GREEN: Megan pointed out that the broadest theme of the book might be the inability to escape one’s physical body, for better or worse. All of the characters, yourself included, seem to be dealing in various ways with the biological cards they’ve been given, some trying to escape, others trying to accept. Were you conscious of that theme as the book was coming together, or was it something that only emerged later? And what do you think draws you to that subject?
BITTING: Yes, to escape the body by diving deeply into it, right? In this country, we do not love, I mean, truly love, the body enough. Hopefully, it’s going to turn around, this un-Whitmanesque loathing slash obsession and profound irreverence for and inability to accept the flesh. I know a progressive Episcopalian priest who acknowledges what spiritual damage is being done and the need for a more joyful, embraced sexuality among his congregants. The extreme exploitation and demonization of the body, the projection of what’s taboo and sacred in the most backward, repressed ways, is the source of some pretty twisted behavior and legislation in this country. I suppose I’m writing through the body to become one with it, and at the end of that is freedom, release. Ultimately, there’s no denying the terrors and beauty of the body.
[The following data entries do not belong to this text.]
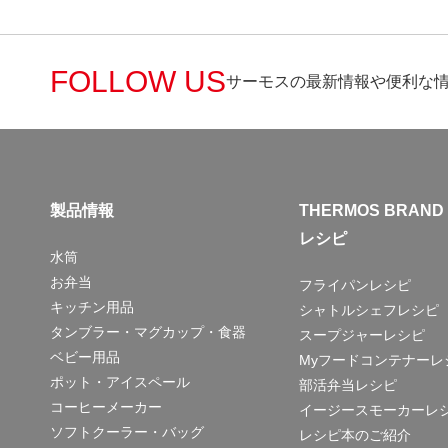
FOLLOW US
サーモスの最新情報や便利な
製品情報
THERMOS BRAND
レシピ
水筒
お弁当
フライパンレシピ
キッチン用品
シャトルシェフレシピ
タンブラー・マグカップ・食器
スープジャーレシピ
ベビー用品
Myフードコンテナーレ
ポット・アイスペール
部活弁当レシピ
コーヒーメーカー
イージースモーカーレ
ソフトクーラー・バッグ
レシピ本のご紹介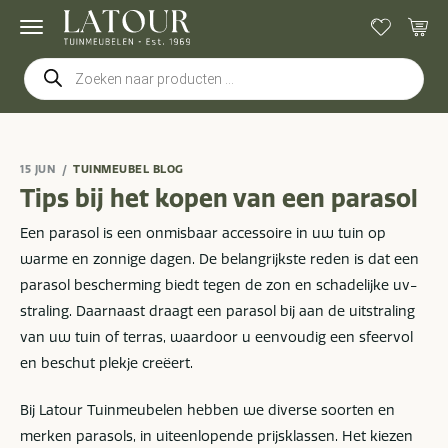
Producten
zoeken
15 JUN
TUINMEUBEL BLOG
Tips bij het kopen van een parasol
Een parasol is een onmisbaar accessoire in uw tuin op
warme en zonnige dagen. De belangrijkste reden is dat een
parasol bescherming biedt tegen de zon en schadelijke uv-
straling. Daarnaast draagt een parasol bij aan de uitstraling
van uw tuin of terras, waardoor u eenvoudig een sfeervol
en beschut plekje creëert.
Bij Latour Tuinmeubelen hebben we diverse soorten en
merken parasols, in uiteenlopende prijsklassen. Het kiezen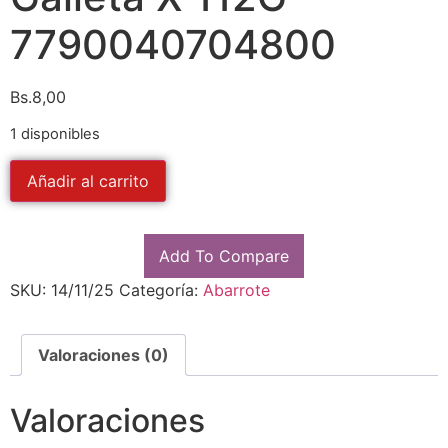
7790040704800
Bs.
8,00
1 disponibles
Añadir al carrito
Add To Compare
SKU:
14/11/25
Categoría:
Abarrote
Valoraciones (0)
Valoraciones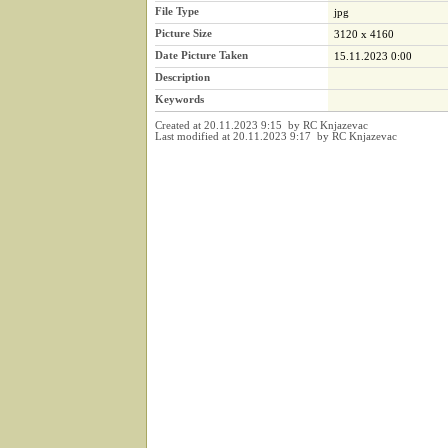
File Type
jpg
Picture Size
3120 x 4160
Date Picture Taken
15.11.2023 0:00
Description
Keywords
Created at 20.11.2023 9:15 by RC Knjazevac
Last modified at 20.11.2023 9:17 by RC Knjazevac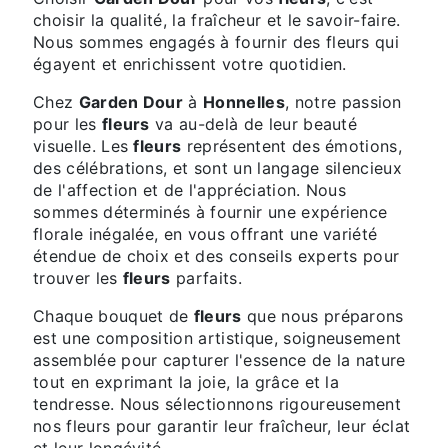
choisir la qualité, la fraîcheur et le savoir-faire.
Nous sommes engagés à fournir des fleurs qui
égayent et enrichissent votre quotidien.
Chez
Garden Dour
à
Honnelles
, notre passion
pour les
fleurs
va au-delà de leur beauté
visuelle. Les
fleurs
représentent des émotions,
des célébrations, et sont un langage silencieux
de l'affection et de l'appréciation. Nous
sommes déterminés à fournir une expérience
florale inégalée, en vous offrant une variété
étendue de choix et des conseils experts pour
trouver les
fleurs
parfaits.
Chaque bouquet de
fleurs
que nous préparons
est une composition artistique, soigneusement
assemblée pour capturer l'essence de la nature
tout en exprimant la joie, la grâce et la
tendresse. Nous sélectionnons rigoureusement
nos fleurs pour garantir leur fraîcheur, leur éclat
et leur longévité.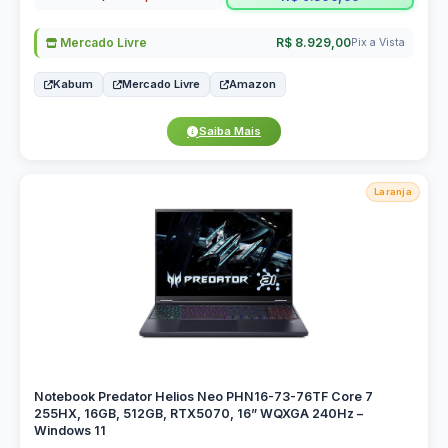
Mercado Livre
R$ 8.929,00
Pix a Vista
Kabum
Mercado Livre
Amazon
Saiba Mais
Laranja
Notebook Predator Helios Neo PHN16-73-76TF Core 7
255HX, 16GB, 512GB, RTX5070, 16” WQXGA 240Hz –
Windows 11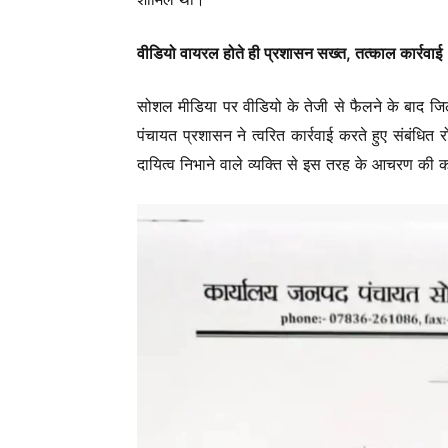
वीडियो वायरल होते ही प्रशासन सख्त, तत्काल कार्रवाई
सोशल मीडिया पर वीडियो के तेजी से फैलने के बाद जि
पंचायत प्रशासन ने त्वरित कार्रवाई करते हुए संबंध
दायित्व निभाने वाले व्यक्ति से इस तरह के आचरण की को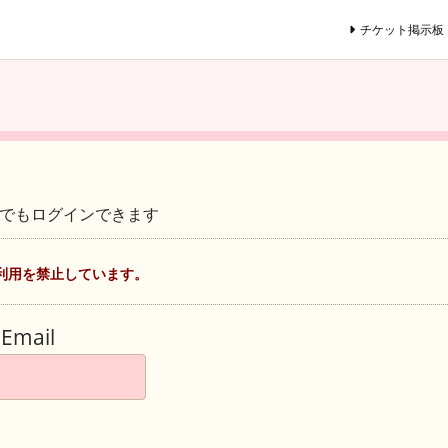
チケット掲示板
ントでもログインできます
利用を禁止しています。
Email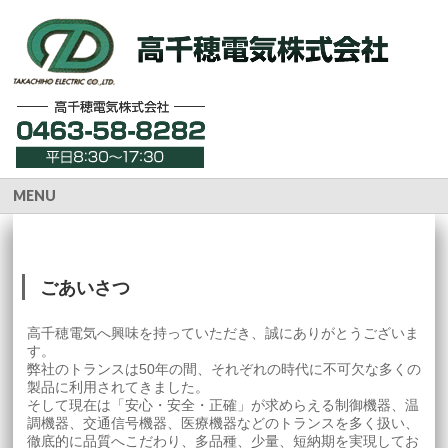
MENU
ごあいさつ
高千穂電気へ興味を持っていただき、誠にありがとうございま
す。
弊社のトランスは50年の間、それぞれの時代に不可欠な多くの
製品に利用されてきました。
そして現在は「安心・安全・正確」が求めらえる制御機器、温
調機器、交通信号機器、医療機器などのトランスを多く扱い、
徹底的に品質へこだわり、多品種、少量、短納期を実現してお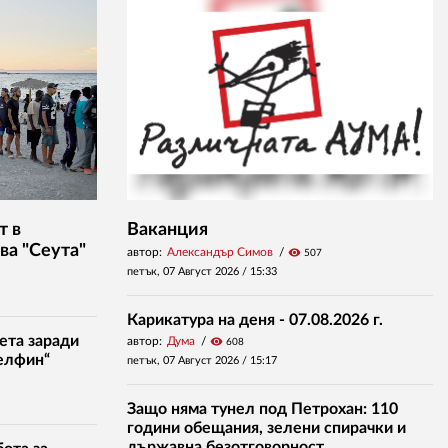
т в
Ваканция
ва "Сеута"
автор:
Александър Симов
visibility
507
петък, 07 Август 2026 /
15:33
Карикатура на деня - 07.08.2026 г.
ета заради
автор:
Дума
visibility
608
елфин“
петък, 07 Август 2026 /
15:17
Защо няма тунел под Петрохан: 110
години обещания, зелени спирачки и
държавна безотговорност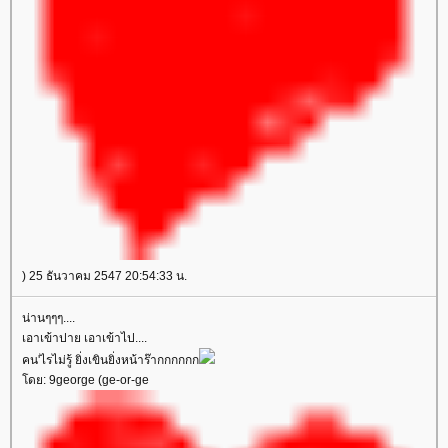
) 25 ธันวาคม 2547 20:54:33 น.
น่านๆๆๆ....
เอาเข้าปาย เอาเข้าไป....
คน'ไรไม่รู้ ยิ่งเขินยิ่งหน้าร๊ากกกกกก
ดย: 9george (ge-or-ge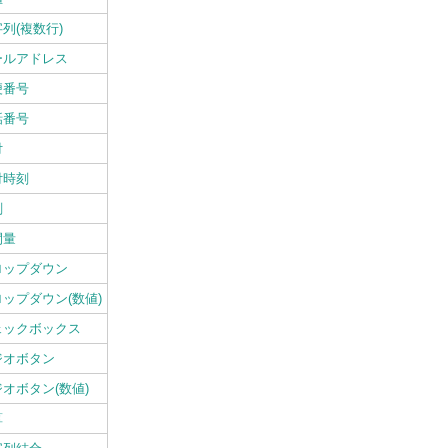
列(複数行)
ールアドレス
便番号
話番号
付
付時刻
刻
間量
ロップダウン
ップダウン(数値)
ェックボックス
ジオボタン
オボタン(数値)
算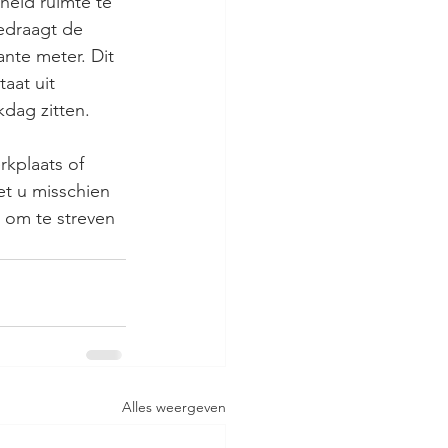
heid ruimte te 
edraagt de 
nte meter. Dit 
aat uit 
dag zitten.
rkplaats of 
et u misschien 
 om te streven 
Alles weergeven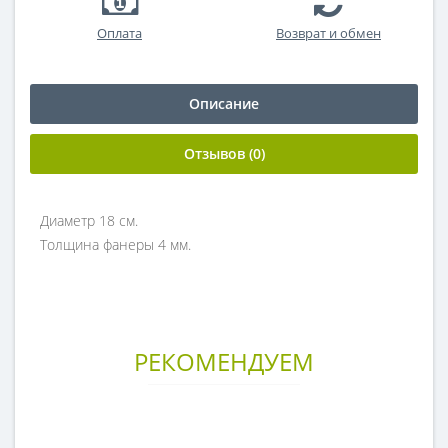
Оплата
Возврат и обмен
Описание
Отзывов (0)
Диаметр 18 см.
Толщина фанеры 4 мм.
РЕКОМЕНДУЕМ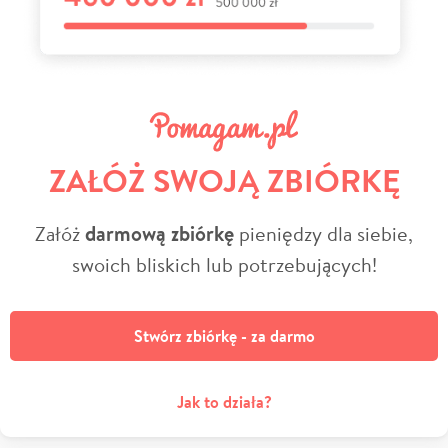
ZAŁÓŻ SWOJĄ ZBIÓRKĘ
Załóż
darmową zbiórkę
pieniędzy dla siebie,
swoich bliskich lub potrzebujących!
Stwórz zbiórkę - za darmo
Jak to działa?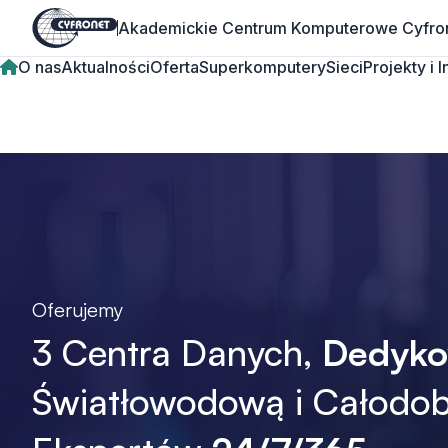
Akademickie Centrum Komputerowe Cyfro
O nas
Aktualności
Oferta
Superkomputery
Sieci
Projekty i 
Oferujemy
3 Centra Danych,
Dedyk
Światłowodową i Całod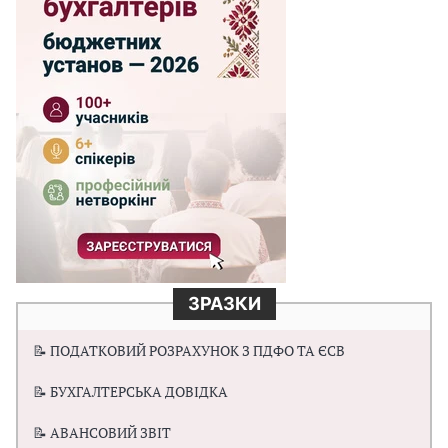
ЗРАЗКИ
📝 ПОДАТКОВИЙ РОЗРАХУНОК З ПДФО ТА ЄСВ
📝 БУХГАЛТЕРСЬКА ДОВІДКА
📝 АВАНСОВИЙ ЗВІТ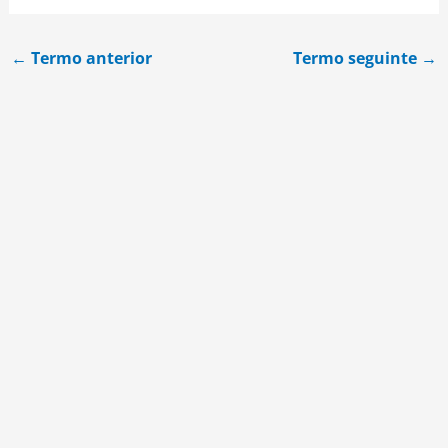
←
Termo anterior
Termo seguinte
→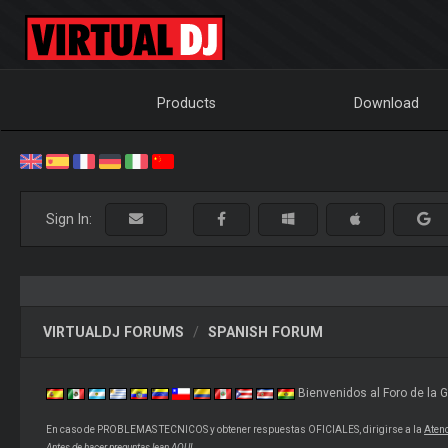
Products
Download
Sign In:
VIRTUALDJ FORUMS
SPANISH FORUM
Bienvenidos al Foro de la 
En caso de PROBLEMAS TECNICOS y obtener respuestas OFICIALES, dirigirse a la
Atenc
Antes de hacer preguntas lean
AQUI.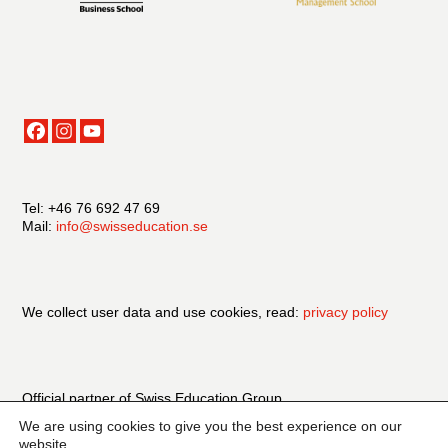
Tel: +46 76 692 47 69
Mail:
info@swisseducation.se
We collect user data and use cookies, read:
privacy policy
Official partner of Swiss Education Group
We are using cookies to give you the best experience on our
website.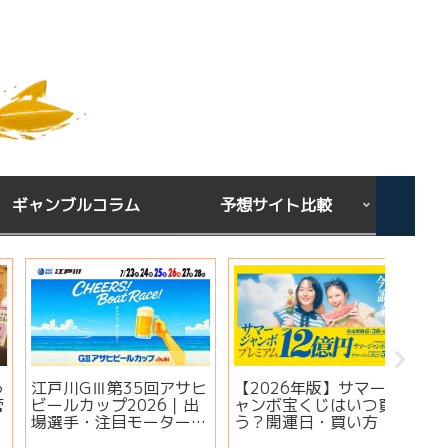
ギャンブルコラム
予想サイト比較
下関GⅢオールレディー
宝くじを買う時間は関係
シンガ
ス ジュエルセブンカッ
ある？朝・昼・夜で当た
ミ・評
プ2026｜出場選手・注
りやすい時間帯と金運ジ
想は当
目モーター・イベント情
ンクスを解説
実績・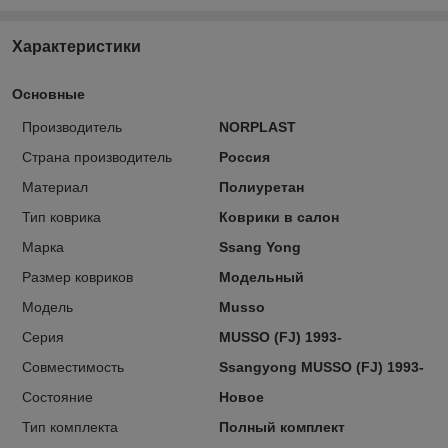
Характеристики
Основные
Производитель
NORPLAST
Страна производитель
Россия
Материал
Полиуретан
Тип коврика
Коврики в салон
Марка
Ssang Yong
Размер ковриков
Модельный
Модель
Musso
Серия
MUSSO (FJ) 1993-
Совместимость
Ssangyong MUSSO (FJ) 1993-
Состояние
Новое
Тип комплекта
Полный комплект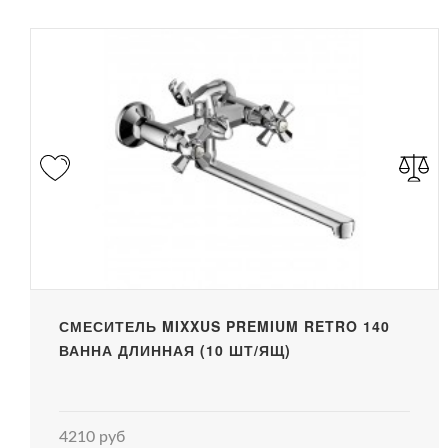
СМЕСИТЕЛЬ MIXXUS PREMIUM RETRO 140
ВАННА ДЛИННАЯ (10 ШТ/ЯЩ)
4210 руб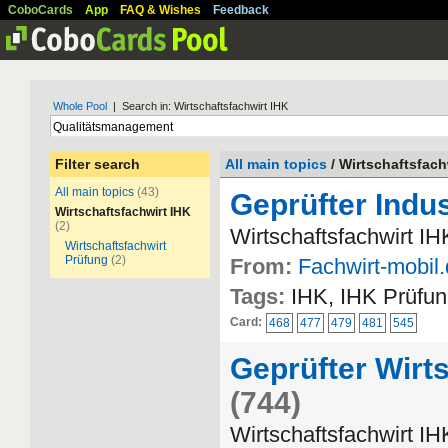
CoboCards
App
FAQ & Wishes
Feedback
Whole Pool
| Search in: Wirtschaftsfachwirt IHK
Filter search
All main topics
/ Wirtschaftsfach
All main topics
(43)
Geprüfter Indus
Wirtschaftsfachwirt IHK
(2)
Wirtschaftsfachwirt IH
Wirtschaftsfachwirt
Prüfung
(2)
From:
Fachwirt-mobil
Tags:
IHK, IHK Prüfun
Card:
468
477
479
481
545
Geprüfter Wirts
(744)
Wirtschaftsfachwirt IH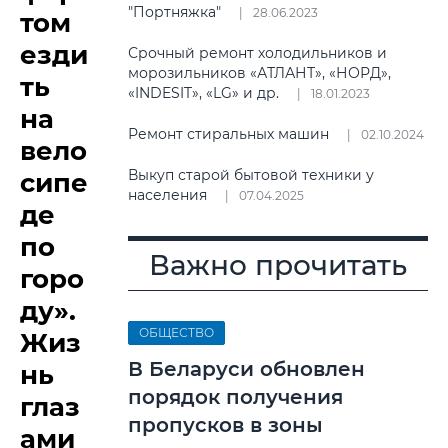
"Портняжка"
28.06.2023
том
езди
Срочный ремонт холодильников и
морозильников «АТЛАНТ», «НОРД»,
ть
«INDESIT», «LG» и др.
18.01.2023
на
Ремонт стиральных машин
02.10.2024
вело
Выкуп старой бытовой техники у
сипе
населения
07.04.2025
де
по
Важно прочитать
горо
ду».
ОБЩЕСТВО
Жиз
В Беларуси обновлен
нь
порядок получения
глаз
пропусков в зоны
ами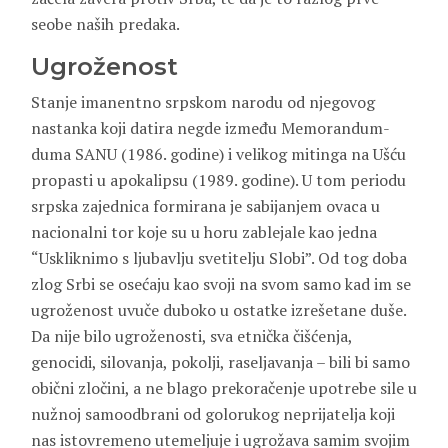
seobe naših predaka.
Ugroženost
Stanje imanentno srpskom narodu od njegovog
nastanka koji datira negde između Memorandum-
duma SANU (1986. godine) i velikog mitinga na Ušću
propasti u apokalipsu (1989. godine). U tom periodu
srpska zajednica formirana je sabijanjem ovaca u
nacionalni tor koje su u horu zablejale kao jedna
“Uskliknimo s ljubavlju svetitelju Slobi”. Od tog doba
zlog Srbi se osećaju kao svoji na svom samo kad im se
ugroženost uvuče duboko u ostatke izrešetane duše.
Da nije bilo ugroženosti, sva etnička čišćenja,
genocidi, silovanja, pokolji, raseljavanja – bili bi samo
obični zločini, a ne blago prekoračenje upotrebe sile u
nužnoj samoodbrani od golorukog neprijatelja koji
nas istovremeno utemeljuje i ugrožava samim svojim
GREEN: Last question—what’s next? That might be harder to answer than it seems; I’ve talked with a lot of poets about the sophomore slump—birthing your first baby is such a momentous process, that you’re left with a kind of post-partum depression. Or maybe just a sense of being lost, overwhelmed by all the possible directions you could go. Are you feeling that, or is the path ahead already clear for you?
BITTING: No, it’s not so clear at all, though I’m not feeling the debilitating post-partum effect so severely because I had a semester of an MFA to finish up when the book came out, so my energy was focused there. Now that I’ve completed it I’m a bit at sea, yes, but not exclusively due to the after book-birth let-down. I’m so caught up at the moment with sheer survival and figuring out how to take care of my family, I guess you could say I’ve got some hardcore distractions. It is becoming arrestingly clear that I have more than enough material for a new book, so I will have to spend some time puzzling together a manuscript in the not too distant future, and I look forward to doing that. My head and heart are so full at the moment, and I’m really looking at other artist’s work, trying to figure out ways to write that are true for me but not necessarily in the same, comfortable vein I’m accustomed to. Right now, it’s crucial I just find time to write and that the lines surprise and move me in ways I didn’t expect.
GREEN: Thanks, Michelle, this has been a pleasure.
BITTING: The pleasure is mine. All good things to you and Rattle!